Sie fragen mich nach Indien und werfen mir vor, ich sei ungerecht zu Männern wie Ihrem Vater, die hart gearbeitet haben, um die Lage dort zu verbessern. Ich leugne nicht, dass er viel getan hat, aber er hat es im Interesse der Briten getan. Wie können wir die Vertreter einer Besatzungsmacht, die Indiens Reichtümer zu ihrem eigenen Vorteil geplündert hat, als unsere Wohltäter betrachten?

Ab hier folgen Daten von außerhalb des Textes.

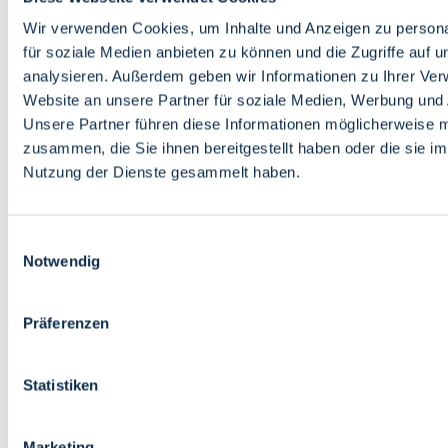
Bildung
Wirtschaft
Wir verwenden Cookies, um Inhalte und Anzeigen zu persona
Wissenschaft
für soziale Medien anbieten zu können und die Zugriffe auf 
Marktplatz
analysieren. Außerdem geben wir Informationen zu Ihrer Ve
Website an unsere Partner für soziale Medien, Werbung und 
Bremen barrierefrei
Login
Unsere Partner führen diese Informationen möglicherweise m
Leichte Sprache
zusammen, die Sie ihnen bereitgestellt haben oder die sie i
Zur Deutschen Gebärdensprache
Nutzung der Dienste gesammelt haben.
English
Einwilligungsauswahl
Notwendig
Präferenzen
Bremen barrierefrei
Login
Statistiken
Leichte Sprache
Zur Deutschen Gebärdensprache
English
Marketing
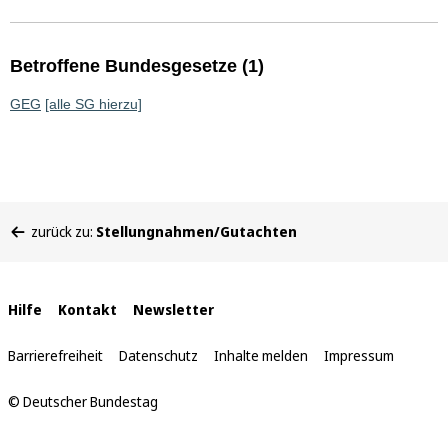
Betroffene Bundesgesetze (1)
GEG
[alle SG hierzu]
Sie
zurück zu:
Stellungnahmen/Gutachten
befinden
sich
hier:
Interne
Hilfe
Kontakt
Newsletter
Links
Barrierefreiheit
Datenschutz
Inhalte melden
Impressum
© Deutscher Bundestag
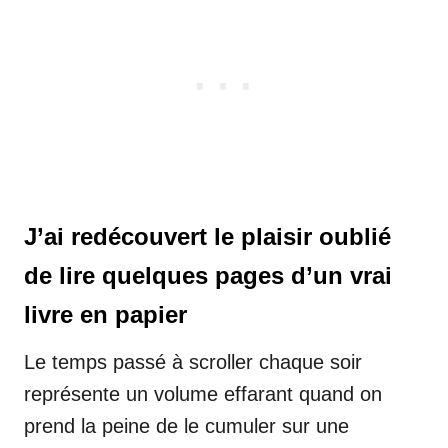
J’ai redécouvert le plaisir oublié
de lire quelques pages d’un vrai
livre en papier
Le temps passé à scroller chaque soir
représente un volume effarant quand on
prend la peine de le cumuler sur une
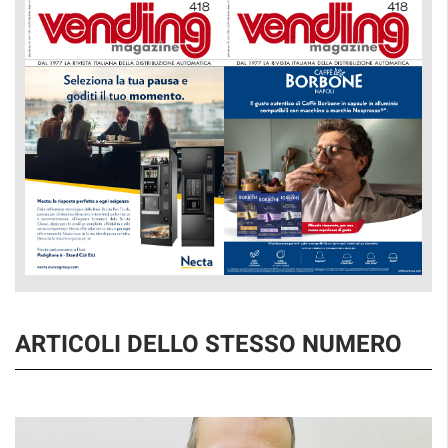
ARTICOLI DELLO STESSO NUMERO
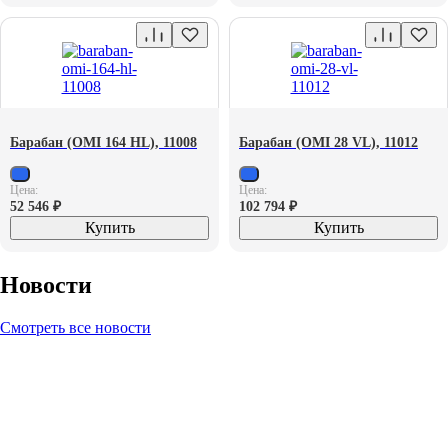
Барабан (OMI 164 HL), 11008
Барабан (OMI 28 VL), 11012
Цена:
Цена:
52 546
₽
102 794
₽
Купить
Купить
Новости
Смотреть все новости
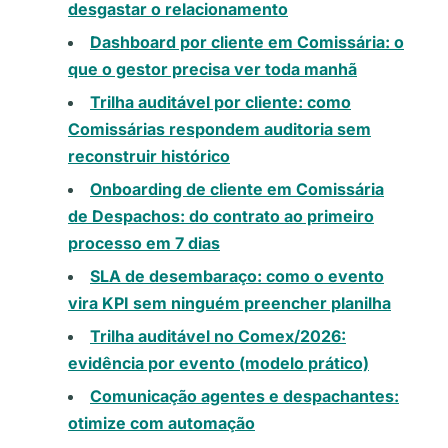
desgastar o relacionamento
Dashboard por cliente em Comissária: o
que o gestor precisa ver toda manhã
Trilha auditável por cliente: como
Comissárias respondem auditoria sem
reconstruir histórico
Onboarding de cliente em Comissária
de Despachos: do contrato ao primeiro
processo em 7 dias
SLA de desembaraço: como o evento
vira KPI sem ninguém preencher planilha
Trilha auditável no Comex/2026:
evidência por evento (modelo prático)
Comunicação agentes e despachantes:
otimize com automação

Ich weiß, dass es für eine Patriotin schwer ist, die Taten des eigenen Landes als kriminell anzusehen, aber wenn zum Beispiel Frankreich in England einfiele, die Verwaltung übernähme, das Land regierte und seinen wirtschaftlichen Reichtum zum Ruhme des französischen Vaterlands abzweigte, wären Sie dann der Meinung, es hatte ein Recht dazu? Indien ist eine alte Nation, eine große Nation – genauso bedeutend wie Großbritannien. Queen Victoria selbst hat uns gleiche Rechte versprochen. Doch unter der britischen Herrschaft fließt der Reichtum aus dem Land, und die Inder bleiben in Armut und Hungersnot zurück. Curzon hat mit seiner Teilung Bengalens alles noch schlimmer gemacht.
Oxford hat mir auch die Augen für einiges Unangenehme geöffnet. Hier studieren die Söhne derer, die die Herrschaft über Indien innehaben und das Land verwalten. Ihre Söhne werden diese Positionen einmal übernehmen. Manche widmen sich ihrem Studium mit großem Ernst, viele andere nicht. Viele haben nur Interesse am Vergnügen und der Dekadenz. Sie sind nicht aus eigenem Verdienst hier, sondern weil ihre Geburt und ihr Reichtum es ihnen erlauben. Aber dennoch werden sie einmal viel politische Macht besitzen und über die Geschicke meines Volkes entscheiden – nur deshalb, weil sie die Söhne ihrer Väter sind. Das ist einfach ungerecht. Ich kann sie nicht respektieren. Welches Recht haben sie, über uns zu herrschen?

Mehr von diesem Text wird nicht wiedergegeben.